Melanoma deadlier, more common in men

Melanoma deadlier, more common in men

It’s well-known that different kinds of cancer can affect certain populations differently than others. Men make up less than 1 percent of all breast cancer cases, for example.

But what about skin cancer? Women and men are both exposed to the sun at similar rates in their lifetime, but young adult men are twice as likely to die from melanoma compared with women of the same ages. And as they get older, men are two to three times more likely to develop the disease in the first place. Researchers at the Cancer Prevention Institute in California found white men over 50 accounted for nearly 60 percent of all of the reported melanoma deaths.
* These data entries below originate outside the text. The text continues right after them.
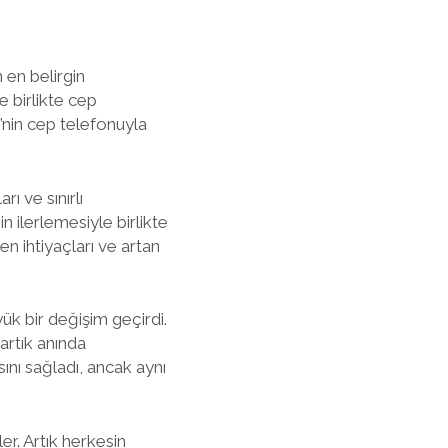
 en belirgin
e birlikte cep
e’nin cep telefonuyla
ı ve sınırlı
n ilerlemesiyle birlikte
en ihtiyaçları ve artan
yük bir değişim geçirdi.
artık anında
ını sağladı, ancak aynı
er. Artık herkesin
While scientists believe behavioral differences among the sexes may be part of the answer, biology seems to play a larger role in making skin cancer so deadly for men.
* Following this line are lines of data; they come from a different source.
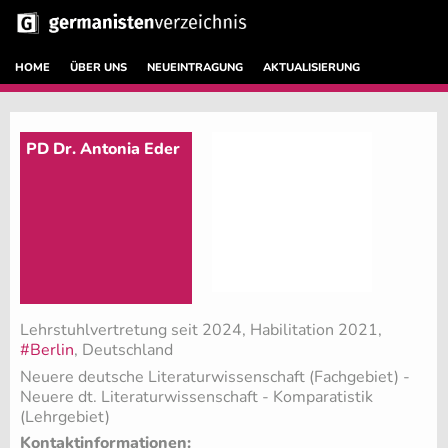
HOME
ÜBER UNS
NEUEINTRAGUNG
AKTUALISIERUNG
PD Dr. Antonia Eder
Lehrstuhlvertretung seit 2024, Habilitation 2021,
#Berlin
, Deutschland
Neuere deutsche Literaturwissenschaft (Fachgebiet)
-
Neuere dt. Literaturwissenschaft - Komparatistik
(Lehrgebiet)
Kontaktinformationen:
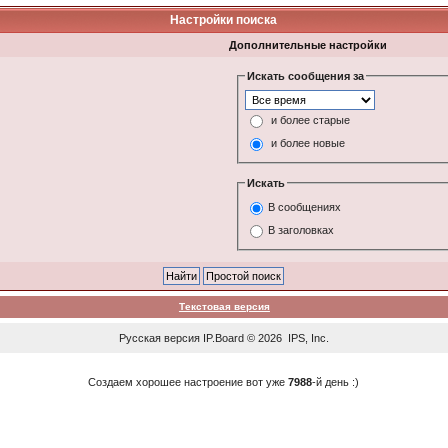
Настройки поиска
Дополнительные настройки
Искать сообщения за
и более старые
и более новые
Искать
В сообщениях
В заголовках
Текстовая версия
Русская версия
IP.Board
© 2026
IPS, Inc
.
Создаем хорошее настроение вот уже
7988
-й день :)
Researchers in the Netherlands have found that men’s skin is more easily damaged by ultraviolet rays. Men’s skin is thicker, with less fat underneath for protection. It contains more collagen and elastin fibers that give skin firmness, which may conversely make it more susceptible to sun damage.

Men can still reduce their risks of melanoma by following the example of their female counterparts, who apply sunscreen more often than men and wear cosmetics that offer sun protection.

Women can play a role in educating men about the dangers of melanoma, as 2016 polling by the American Academy of Dermatology showed women overwhelmingly knew more about sun damage and skin disease. All it would take is for the men to listen more to the women in their lives. Scientists are still working on that challenge.